Task directions
Retype exactly the lines from the one containing "pixels, height=2576 pixels." through the last line of the records below, including both, and leave out any pictures.

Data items
____

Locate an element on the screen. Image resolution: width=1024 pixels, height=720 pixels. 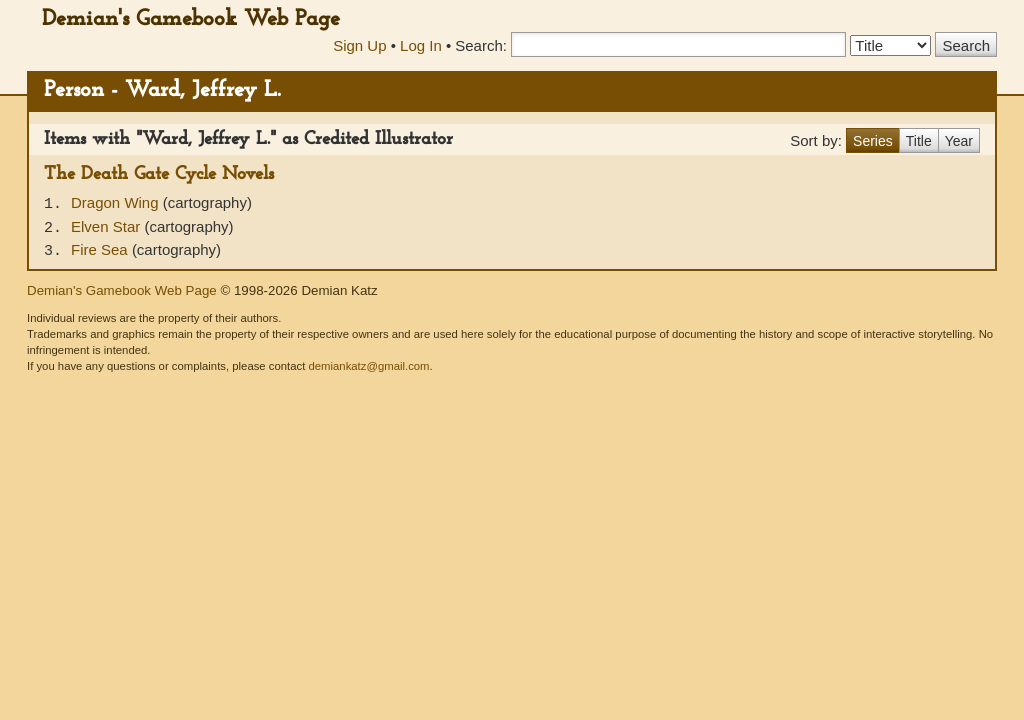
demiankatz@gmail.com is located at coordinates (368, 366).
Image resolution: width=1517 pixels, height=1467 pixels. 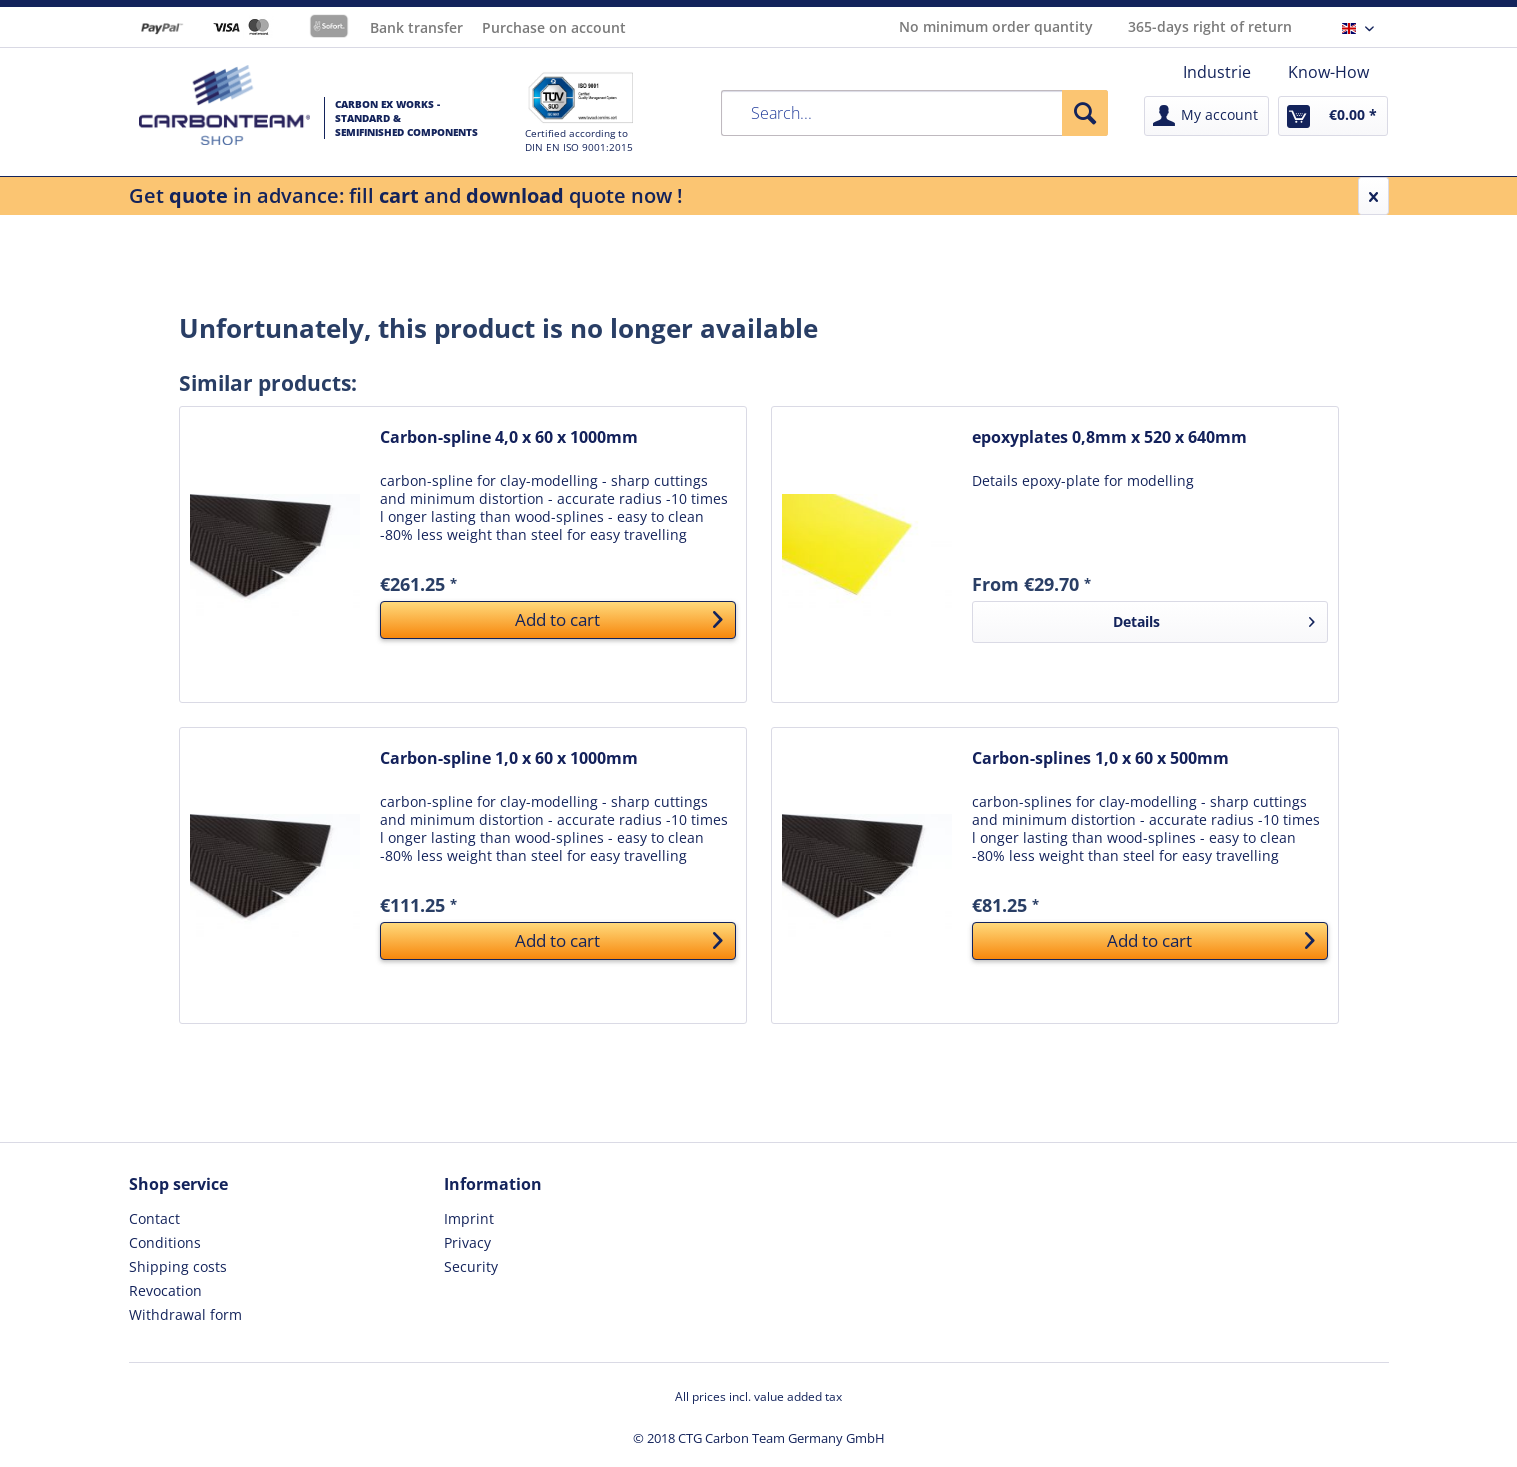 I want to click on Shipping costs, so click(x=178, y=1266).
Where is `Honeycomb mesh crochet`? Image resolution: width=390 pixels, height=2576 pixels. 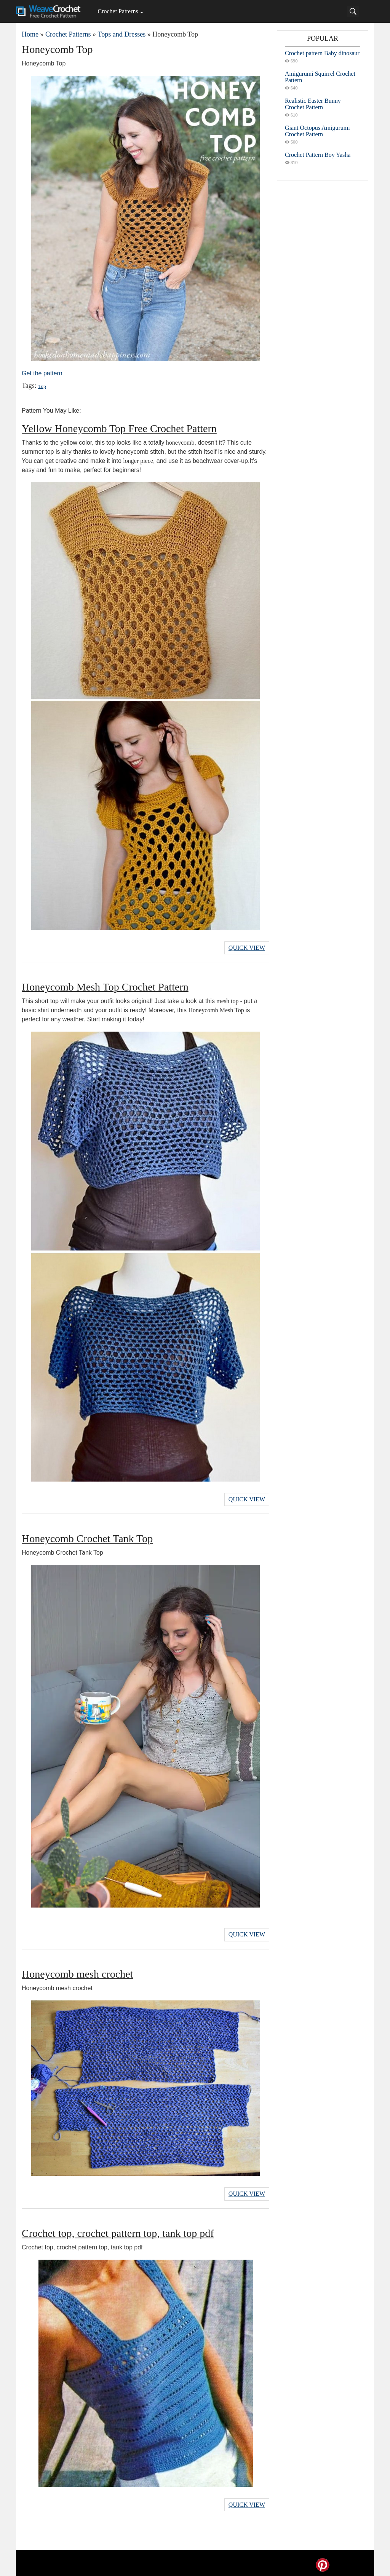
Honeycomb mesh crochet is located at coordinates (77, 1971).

____

Answer box
Where is `Honeycomb mesh crochet`? Image resolution: width=390 pixels, height=2576 pixels. 
Honeycomb mesh crochet is located at coordinates (77, 1971).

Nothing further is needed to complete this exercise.